1 June 2018




For the inaugural edition of the #ProgramReviews column, I attended a talk called The Evolving Role Of Museums hosted by the Aga Khan Museum on May 9th, 2018. Michael Edson, co-founder of the still-forming United Nations museum, UN Live. Edson gave a lecture about the evolving role of museums for the upcoming International Museums Day, as part of the Aga Khan Museum’s Changing Perceptions Series.

Formerly director of Web and New Media Strategy at the Smithsonian, Edson gave a wide-ranging and energetic talk, where at one point he organized a rock paper scissors competition with the entire audience. I expected, at the end of this competition, for him to speak about the power of statistics, and that it is exceedingly improbable that any individual would win, but that it was inevitable that someone would. Instead, he spoke briefly about the power of play to activate learning, and then showed us this video:

He used this as a launching off point to talk about the three dimensions in which the world has shifted rapidly in scope, scale, and speed- the problems of globalization and rapid automation that are shaping the world in ways which no one, not museums, not nations, not individuals, yet understands. What then, is UN Live to become?

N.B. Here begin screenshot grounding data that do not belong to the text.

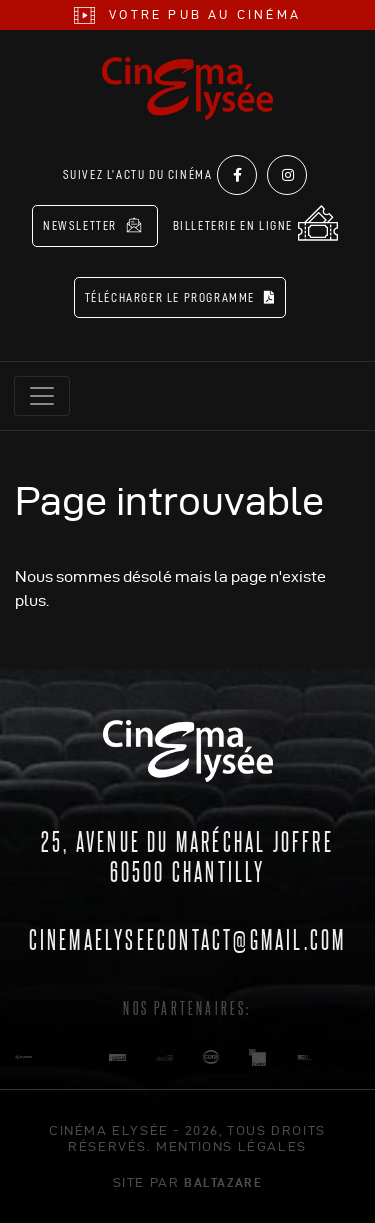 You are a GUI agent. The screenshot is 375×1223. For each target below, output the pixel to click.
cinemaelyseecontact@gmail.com (188, 938)
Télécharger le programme (180, 297)
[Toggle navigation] (42, 396)
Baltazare (223, 1182)
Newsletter (92, 225)
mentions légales (231, 1146) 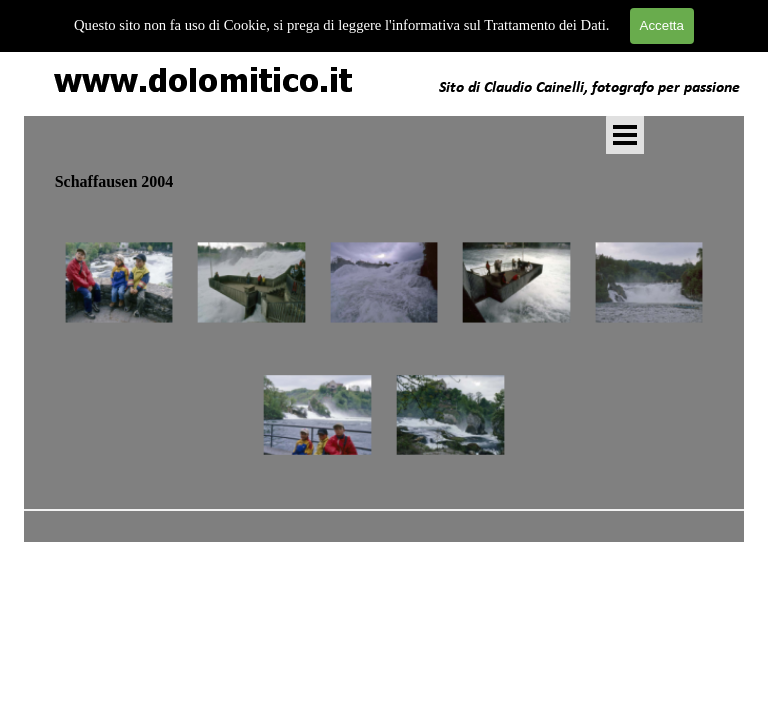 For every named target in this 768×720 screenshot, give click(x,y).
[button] (119, 283)
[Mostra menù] (625, 135) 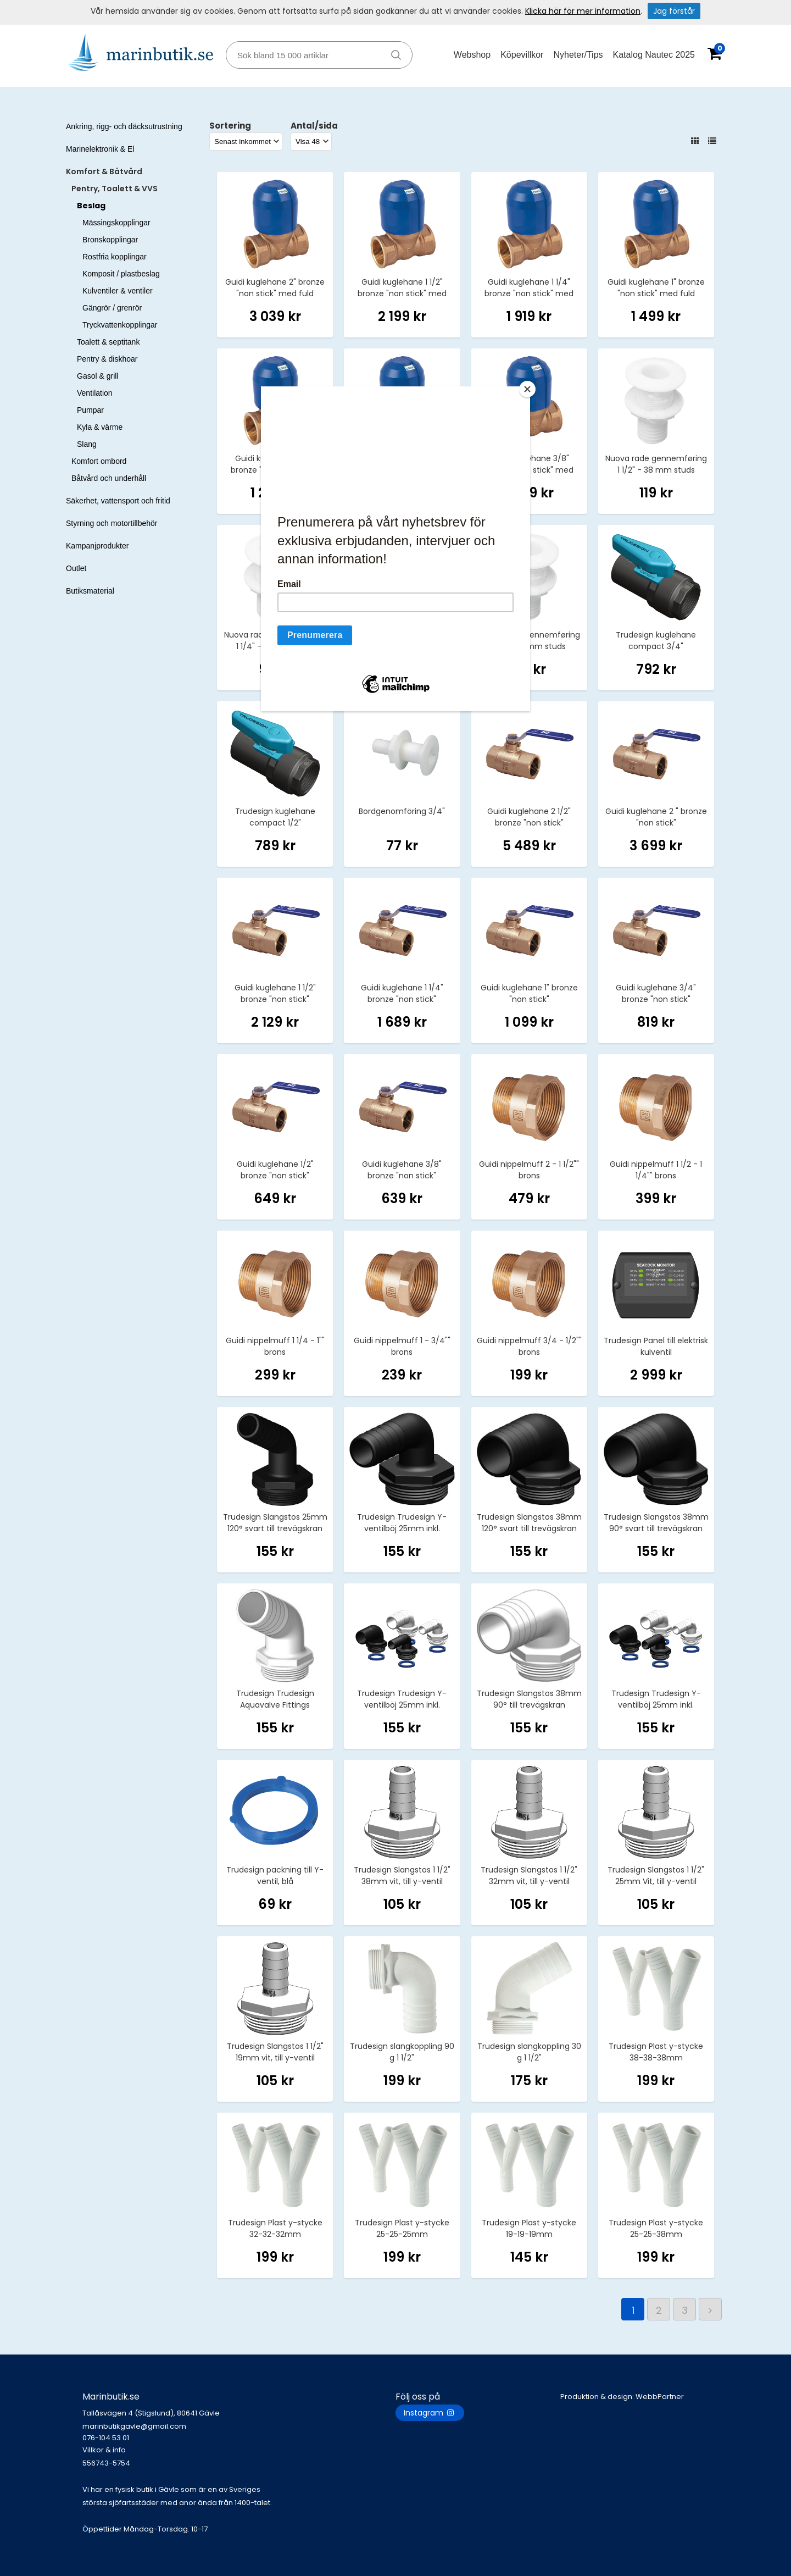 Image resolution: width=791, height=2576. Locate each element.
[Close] (527, 389)
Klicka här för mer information (582, 10) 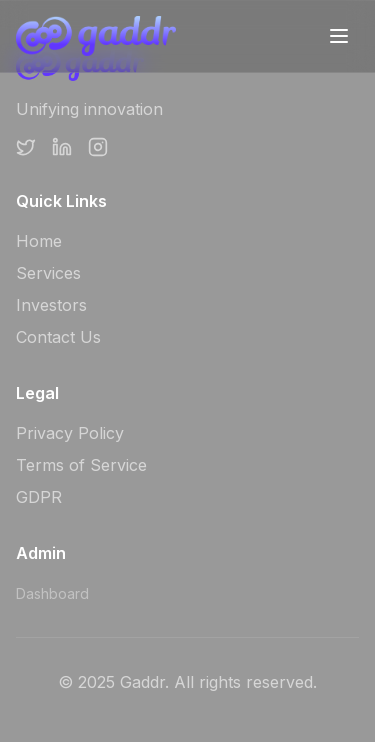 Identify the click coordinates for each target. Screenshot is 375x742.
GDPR (39, 497)
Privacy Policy (70, 433)
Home (39, 241)
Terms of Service (81, 465)
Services (48, 273)
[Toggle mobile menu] (339, 36)
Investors (51, 305)
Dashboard (52, 593)
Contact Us (58, 337)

The goal of UN Live, as Edson explained it, is not to be an institution which would educate its visitors about the history of the UN. The museum is instead constructed around about the UN’s 17 Sustainable Development Goals for 2030, and to encourage anyone who comes into contact with the museum to go forth and make progress towards these goals in their own communities.

The UN's 17 sustainability goals for 2030. Source.
He said that when people see these goals for the first time, they often laugh at the sheer audacity of them. End poverty everywhere? Peace and justice everywhere? In a scant twelve years? And yet, there is a near global consensus that this is important work that someone, somewhere ought to be doing. So why not have a UN museum, one which uses the institutional strength of the United Nations not only to push for these goals but to encourage everyone, everywhere, to be the someone, somewhere that works towards fulfilling them.

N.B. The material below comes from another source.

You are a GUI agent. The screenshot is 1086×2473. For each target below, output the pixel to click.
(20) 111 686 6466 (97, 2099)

The challenge, as Edson framed it, was not to educate. We do not, he reminded us all, act because we have a lack of information available to us. People continue to smoke well after they know the adverse effects of smoking. The challenge of UN Live is to encourage people to engage with the goals of the UN and to embody them in their own lives and their own communities. UN Live seeks to build within people the habits of community engagement and democracy. Their role is to be the United Nations “at eye level” with the citizens of the world, and to help people understand and act on these goals in the language of everyday life.

The ways one can encounter UN Live, which Edson promises are getting equal love and attention, are the physical location in Copenhagen, its network with other public institutions all over the world, and a digital museum. Edson’s former role, as director of Web and New Media Strategy at the Smithsonian, will doubtless help him in this pursuit. Each of these, of course, will maintain as part of its mission and in every step of the design, a bridge between information and action. Part of the mission is not to ensure that every person who interacts with UN live leaves to solve a world problem, but to find, elevate, and assist the changemakers that already exist in every community. UN Live seeks to change the encounter rate of those brilliant, inspiring people we all know, from one in a million to two or three in a million, and to help those change makers, creatives, leaders to effect change more efficiently. Edson bounced back and forth from grand sweeping statements about the way the world should be, to specific steps UN Live was taking to help that change happen with such rapidity it at times gave me goosebumps.

Michael Edson, at the Aga Khan Museum. Source.
I will leave you with this, although this is not how Edson closed the talk. He said that neither the UN or the concept of the museum was a concept that always elicits cheers from your audience. But, no matter how they resent one or both concepts, when you call on behalf of the UN Museum, people always return your calls. It’s a weighty responsibility, and that we as future museum professionals ourselves should be conscious of. Very few of us will ever work for an institution with as much cultural gravity as the UN, but institutions have power. Institutions have reputations and weight and gravity, and whether or not they are liked, they are respected and listened to. We would all do well to remember that this is not an abstract concept. Why shouldn't a museum, for instance, partner with Elections Canada and help people register to vote? Why shouldn't a museum not only have and use green energy but also host events where visitors can learn to plant their own green roofs. It all felt possible, while Edson spoke. He speaks with the kind of passion that can move mountains, and perhaps more impressively, people.

The overwhelming feeling I had leaving The Evolving Role of Museums lecture was one of hope. Hope as a motivator, a driver, as a source of strength. I could practically feel it beating against my chest as I left. As a program host, could you imagine a better way for your attendees to leave?